▸ **Problem description**
Reproduce the listing below in full and exactly; no pictures belong in the copy.

▸ **Provided records**

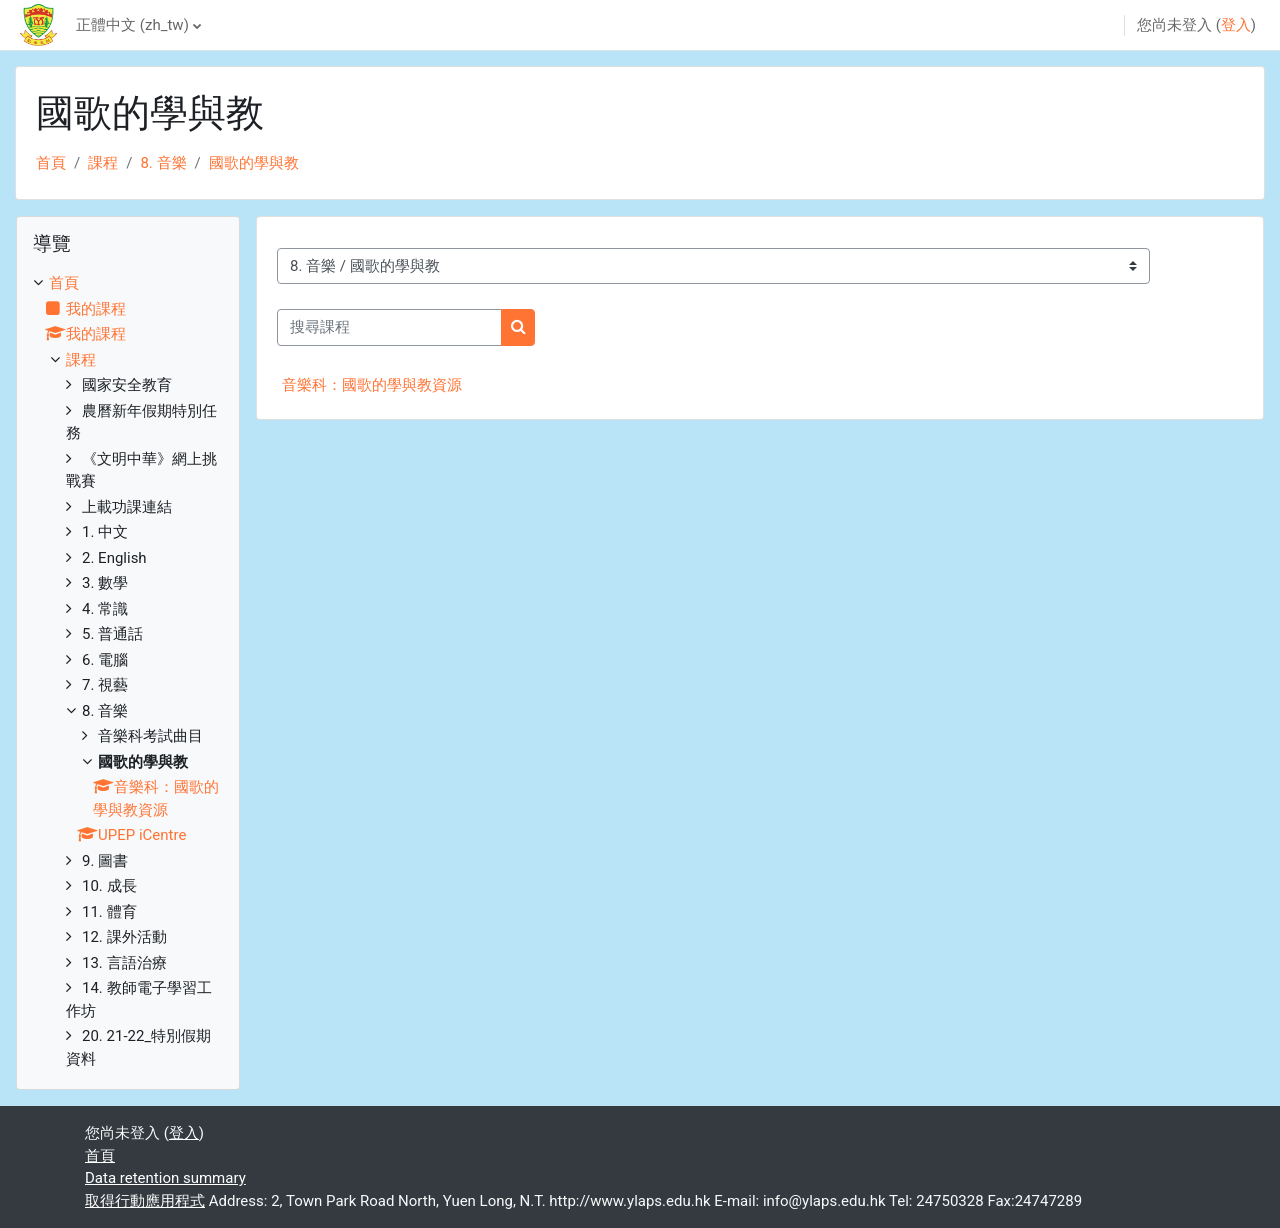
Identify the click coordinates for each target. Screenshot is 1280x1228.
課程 (103, 163)
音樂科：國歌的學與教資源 (372, 385)
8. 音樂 (163, 163)
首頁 (51, 163)
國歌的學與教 (254, 163)
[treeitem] (128, 671)
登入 (1236, 25)
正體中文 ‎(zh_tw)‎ (132, 25)
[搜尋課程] (389, 327)
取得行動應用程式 (145, 1201)
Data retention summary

▸ **Answer section**
Identify the click coordinates for each target. Screenshot is 1280x1228.
課程 (103, 163)
音樂科：國歌的學與教資源 (372, 385)
8. 音樂 (163, 163)
首頁 (51, 163)
國歌的學與教 (254, 163)
[treeitem] (128, 671)
登入 (1236, 25)
正體中文 ‎(zh_tw)‎ (132, 25)
[搜尋課程] (389, 327)
取得行動應用程式 (145, 1201)
Data retention summary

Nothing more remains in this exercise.